One of the slightly tricky things to do is to turn the tabulated data in TAGS into usable graph data.
While you can just copy/paste data out of TAGS into a spreadsheet, it won’t actually generate a list of paired users having a conversation. It’ll give you a user, and a list of what they’ve said, which will include other users, but it doesn’t separate it out in a way that a graphing program will understand. We need paired users (otherwise known as ‘nodes) so that we can show and map relationships. Any other additional information will prevent the graphing software from properly generating a relationship.
We’re going to fix that here.
Create a useable CSV (Comma-separated variable) file.
- Go to your Tags Search
- Navigate to your ‘Archive’ tab of your TAGS search
- Go to the menu item: File>Download As> ‘CSV’
- Save the file somewhere convenient.
At this point, we are going to use a program called OpenRefine, available here.

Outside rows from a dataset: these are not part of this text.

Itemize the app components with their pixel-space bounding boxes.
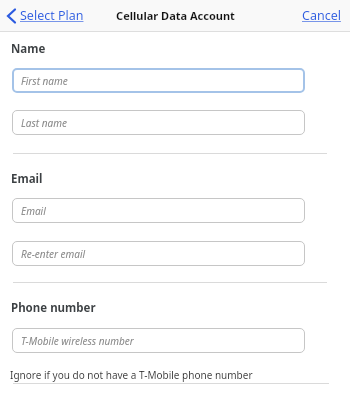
staticText: Ignore if you do not have a T-Mobile pho…	[10, 368, 253, 382]
staticText: Email	[21, 204, 46, 218]
staticText: T-Mobile wireless number	[21, 334, 134, 348]
staticText: Email	[11, 171, 43, 187]
staticText: Name	[11, 41, 46, 57]
button[interactable]: Select Plan	[2, 0, 102, 31]
staticText: Select Plan	[20, 7, 84, 24]
button[interactable]: First name	[12, 68, 305, 93]
button[interactable]: Re-enter email	[12, 241, 305, 266]
button[interactable]: Email	[12, 198, 305, 223]
staticText: Last name	[21, 116, 67, 130]
button[interactable]: Last name	[12, 110, 305, 135]
staticText: Phone number	[11, 300, 96, 316]
staticText: Re-enter email	[21, 247, 86, 261]
staticText: First name	[21, 74, 68, 88]
button[interactable]: Cancel	[302, 7, 341, 24]
button[interactable]: T-Mobile wireless number	[12, 328, 305, 353]
staticText: Cancel	[302, 7, 341, 24]
staticText: Cellular Data Account	[116, 8, 235, 23]
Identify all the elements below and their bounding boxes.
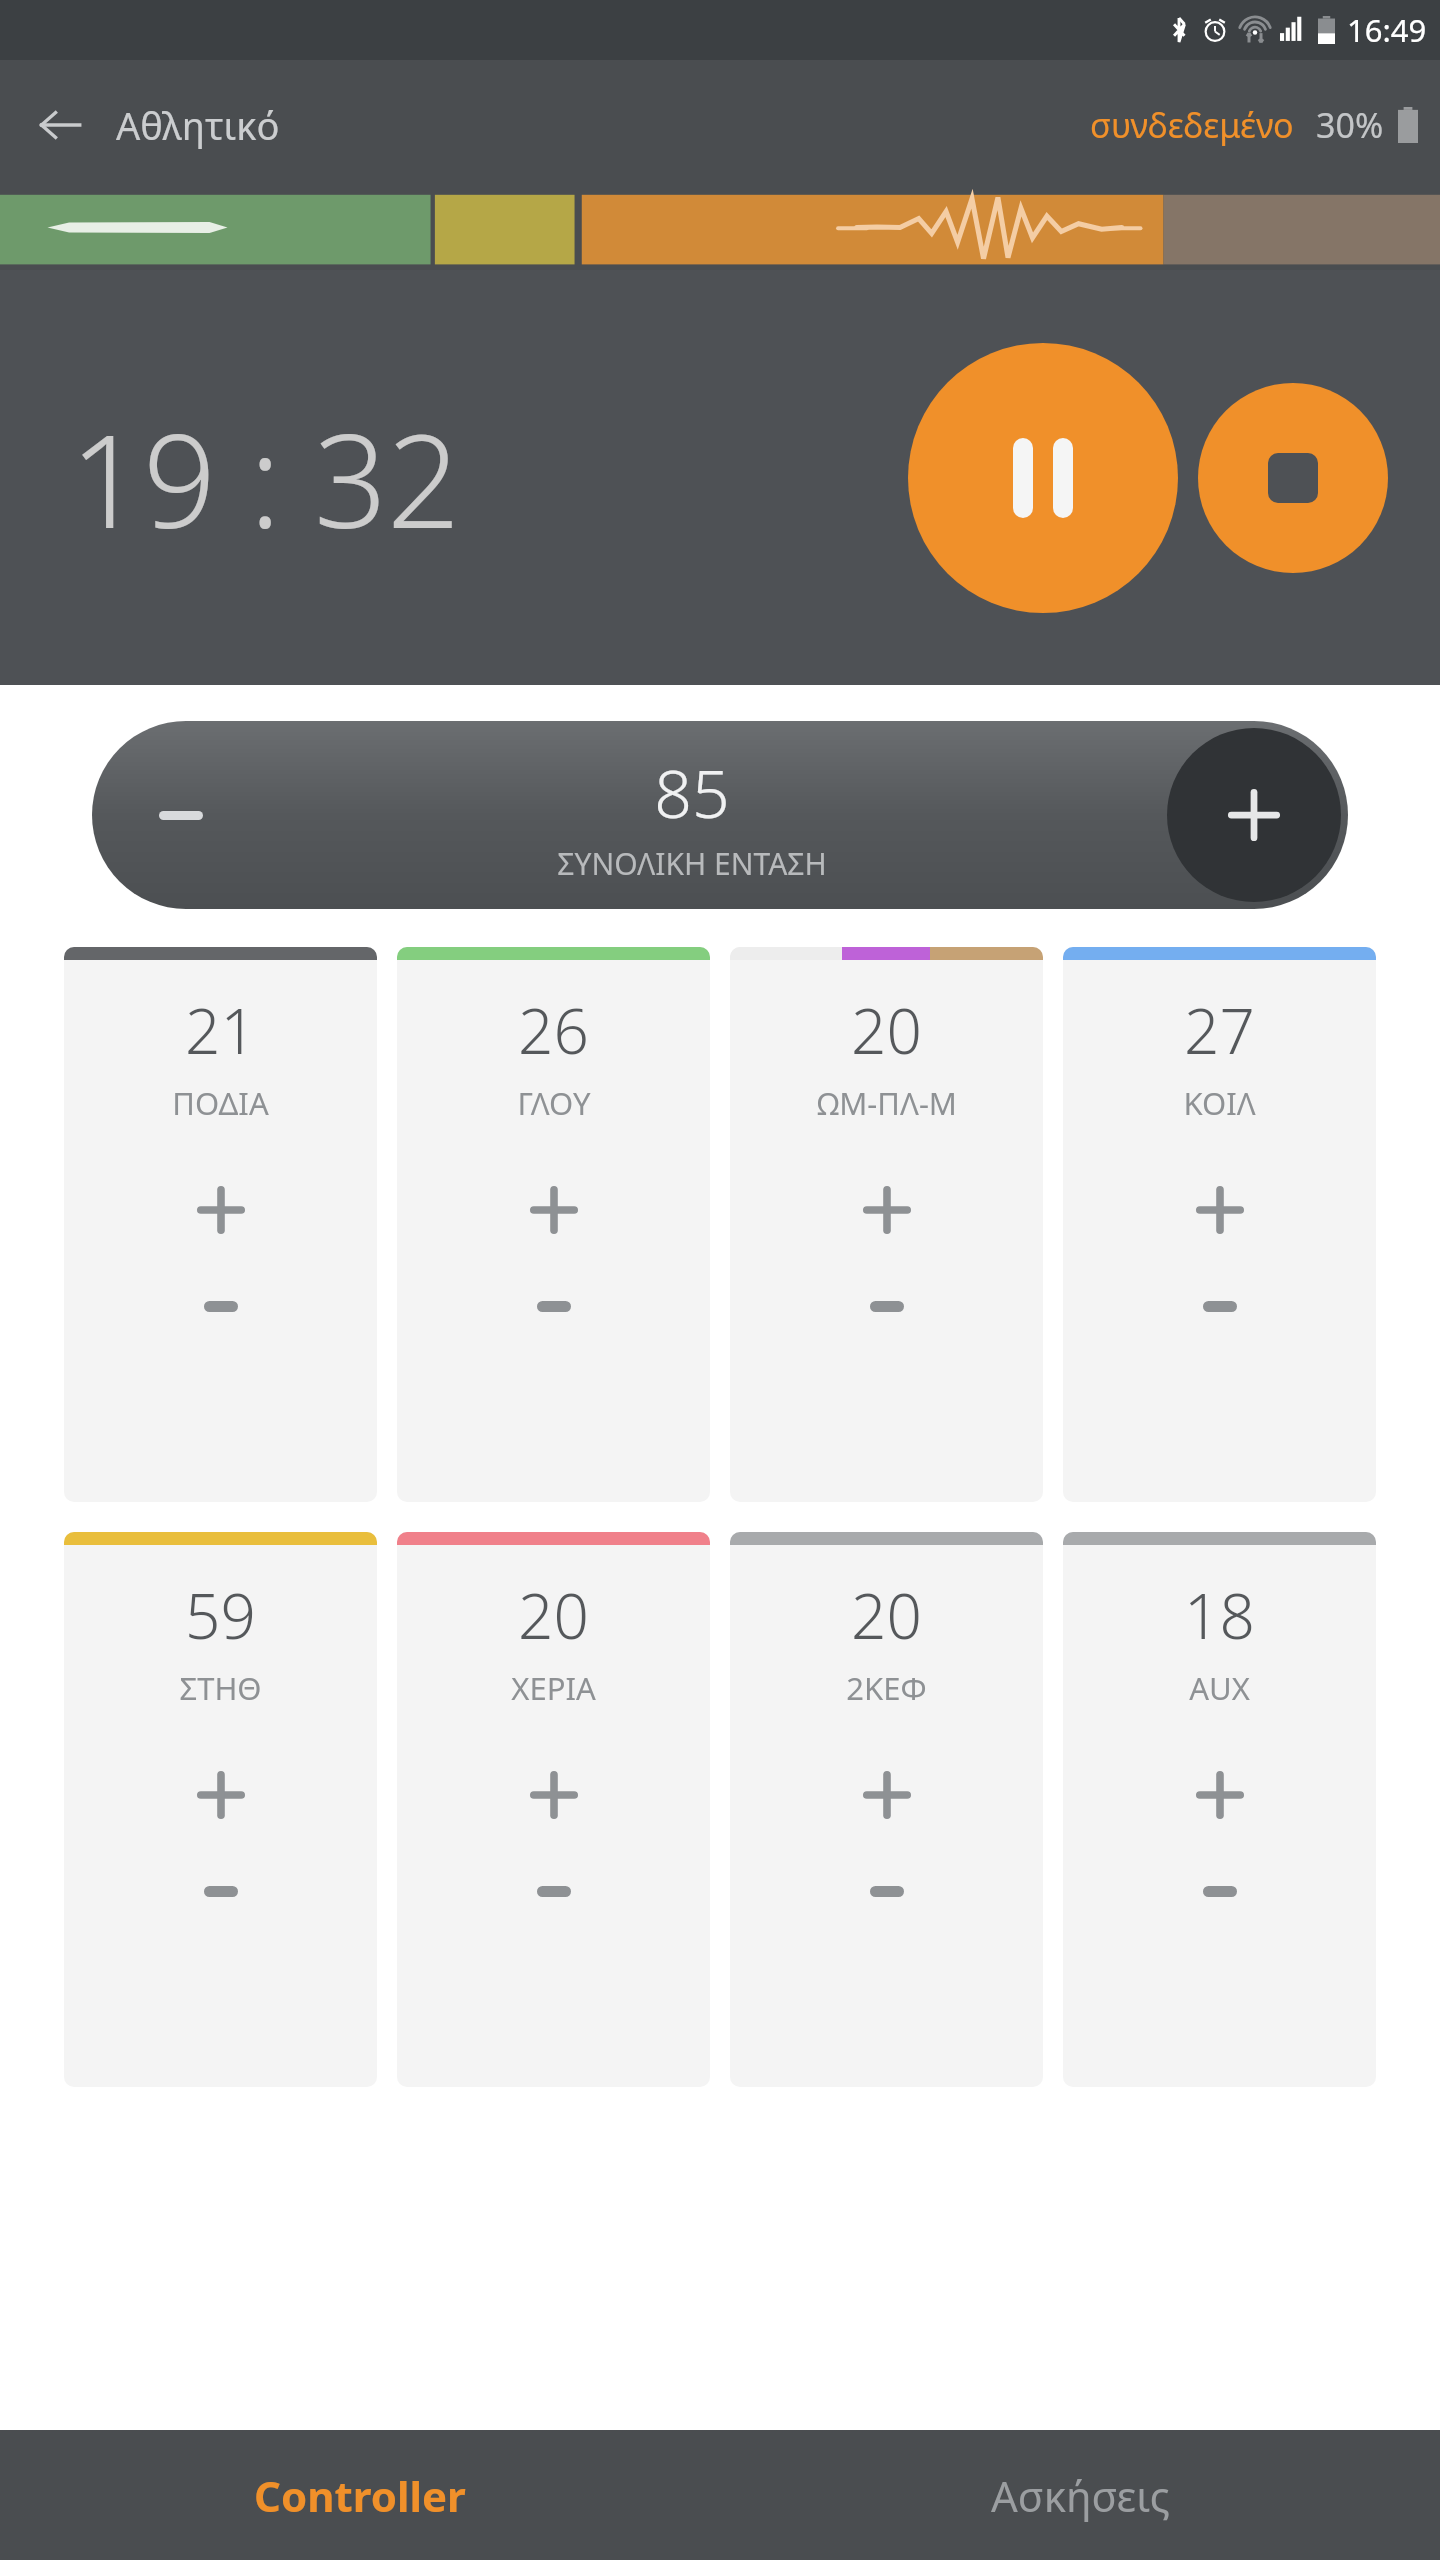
button[interactable]: Increase ΚΟΙΛ xyxy=(1063,1162,1376,1258)
staticText: ΧΕΡΙΑ xyxy=(511,1667,596,1709)
button[interactable]: Decrease ΠΟΔΙΑ xyxy=(64,1258,377,1354)
button[interactable]: Decrease ΣΤΗΘ xyxy=(64,1843,377,1939)
button[interactable]: 21 xyxy=(64,947,377,1502)
staticText: ΣΥΝΟΛΙΚΗ ΕΝΤΑΣΗ xyxy=(557,843,827,884)
button[interactable]: Decrease AUX xyxy=(1063,1843,1376,1939)
button[interactable]: Increase total intensity xyxy=(1167,728,1341,902)
button[interactable]: Decrease ΚΟΙΛ xyxy=(1063,1258,1376,1354)
staticText: ΠΟΔΙΑ xyxy=(172,1082,269,1124)
staticText: Ασκήσεις xyxy=(991,2467,1170,2524)
button[interactable]: Increase AUX xyxy=(1063,1747,1376,1843)
staticText: 85 xyxy=(654,747,730,837)
button[interactable]: Ασκήσεις xyxy=(720,2430,1440,2560)
staticText: Αθλητικό xyxy=(116,99,280,151)
button[interactable]: 27 xyxy=(1063,947,1376,1502)
staticText: 59 xyxy=(185,1573,256,1657)
staticText: 2ΚΕΦ xyxy=(846,1667,927,1709)
staticText: συνδεδεμένο xyxy=(1090,102,1294,148)
button[interactable]: Decrease ΧΕΡΙΑ xyxy=(397,1843,710,1939)
button[interactable]: Controller xyxy=(0,2430,720,2560)
staticText: 18 xyxy=(1184,1573,1255,1657)
button[interactable]: Increase ΣΤΗΘ xyxy=(64,1747,377,1843)
staticText: 26 xyxy=(518,988,589,1072)
button[interactable]: Back xyxy=(22,87,98,163)
button[interactable]: 20 xyxy=(397,1532,710,2087)
staticText: Controller xyxy=(254,2467,466,2524)
staticText: ΩΜ-ΠΛ-Μ xyxy=(817,1082,957,1124)
button[interactable]: Increase ΩΜ-ΠΛ-Μ xyxy=(730,1162,1043,1258)
button[interactable]: 18 xyxy=(1063,1532,1376,2087)
staticText: ΚΟΙΛ xyxy=(1183,1082,1256,1124)
button[interactable]: Increase ΧΕΡΙΑ xyxy=(397,1747,710,1843)
staticText: 16:49 xyxy=(1347,9,1427,51)
button[interactable]: Decrease 2ΚΕΦ xyxy=(730,1843,1043,1939)
button[interactable]: Increase 2ΚΕΦ xyxy=(730,1747,1043,1843)
button[interactable]: 26 xyxy=(397,947,710,1502)
staticText: AUX xyxy=(1189,1667,1250,1709)
button[interactable]: 59 xyxy=(64,1532,377,2087)
staticText: 20 xyxy=(851,988,922,1072)
staticText: 20 xyxy=(518,1573,589,1657)
button[interactable]: 20 xyxy=(730,947,1043,1502)
button[interactable]: Stop xyxy=(1198,383,1388,573)
staticText: 30% xyxy=(1316,102,1384,148)
button[interactable]: Decrease ΩΜ-ΠΛ-Μ xyxy=(730,1258,1043,1354)
staticText: 19 : 32 xyxy=(70,391,461,565)
button[interactable]: Decrease total intensity xyxy=(92,721,1348,909)
button[interactable]: Decrease total intensity xyxy=(126,760,236,870)
staticText: 21 xyxy=(185,988,256,1072)
button[interactable]: Increase ΠΟΔΙΑ xyxy=(64,1162,377,1258)
staticText: 27 xyxy=(1184,988,1255,1072)
staticText: 20 xyxy=(851,1573,922,1657)
staticText: ΓΛΟΥ xyxy=(517,1082,591,1124)
button[interactable]: 20 xyxy=(730,1532,1043,2087)
button[interactable]: Increase ΓΛΟΥ xyxy=(397,1162,710,1258)
button[interactable]: Decrease ΓΛΟΥ xyxy=(397,1258,710,1354)
staticText: ΣΤΗΘ xyxy=(179,1667,262,1709)
button[interactable]: Pause xyxy=(908,343,1178,613)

OpenRefine works using your browser, and can capture material from your Google account.
Once you’ve installed it, and loaded it up, you’ll find yourself with a new browser window:
Import your CSV into OpenRefine
- Go to ‘Create Project’.
- Select ‘This Computer’.
- Find and select the saved CSV file from above
- Click ‘Next’ — do not save the project just yet
- Once this has loaded, click the tab at the bottom to identify the file as a CSV file
- ‘Create project’
OpenRefine will be able to modify this project so that you can make use of the information in a graphing file.
Strip out unnecessary information
- From the ‘All’ column, click the drop down menu, “Reorder/Remove Columns”
- Drag all columns over to the right hand side, except “From_user” and “Text”
- From the “Text” column, select
Edit cells>Common transformations>To lowercase. - Then, from the “Text” column a second time, select
Edit column>Add column based on this column. - Then, in the window that pops up, name your column ‘target’ and replace the Expression text (it should just say ‘value’) with the following text:
filter(value.split(/[^a-z0-9-_@#]/),i,or(i.startsWith("#"),i.startsWith("@"))).join(",")
(For the curious, this is a ‘regex’, or regular expression logical statement, merged with OpenRefine’s internal markup system. It breaks down the components of the tweet into parts delimited into anything starting with # or @, thus grabbing all hashtags and usernames. It will only work on lowercase text, so if you’re having trouble, make sure you’ve converted your material properly in step 3.)
- From the “From_user” column, select
Edit column>Add column based on this column - Name your new column ‘source’ and add the following to the Expression box:
'@' + value
- Finally, reorder your columns again to get rid of “Text” and “From_user”.
Splitting, reconciling, exporting
- In our new column, ‘nodes’, select
Edit Cell> Split Multi-Valued Cells - Click ‘okay’ (The value in the dialogue box should simply be a comma)
- In ‘From_user’, select
Edit Cells> Fill Down - You now have a set of users on the left, and a list of hashtags and users that they messaged on the right. Export this as a new CSV file, and give it a different name from before.
You should now have a usable file. Hold on to it, and we’ll make use of it in the visualisation phase of the workshop.